Exercise objective> Output should begin at the line holding "унапредат правниот систем" and end at the last line of the entries; print those lines verbatim and no others.

Page-level text extractions:

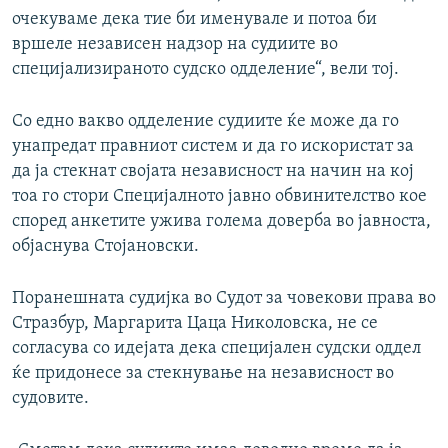
очекуваме дека тие би именувале и потоа би
вршеле независен надзор на судиите во
специјализираното судско одделение“, вели тој.
Со едно вакво одделение судиите ќе може да го
унапредат правниот систем и да го искористат за
да ја стекнат својата независност на начин на кој
тоа го стори Специјалното јавно обвинителство кое
според анкетите ужива голема доверба во јавноста,
објаснува Стојановски.
Поранешната судијка во Судот за човекови права во
Стразбур, Маргарита Цаца Николовска, не се
согласува со идејата дека специјален судски оддел
ќе придонесе за стекнување на независност во
судовите.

Answer space>
унапредат правниот систем и да го искористат за
да ја стекнат својата независност на начин на кој
тоа го стори Специјалното јавно обвинителство кое
според анкетите ужива голема доверба во јавноста,
објаснува Стојановски.
Поранешната судијка во Судот за човекови права во
Стразбур, Маргарита Цаца Николовска, не се
согласува со идејата дека специјален судски оддел
ќе придонесе за стекнување на независност во
судовите.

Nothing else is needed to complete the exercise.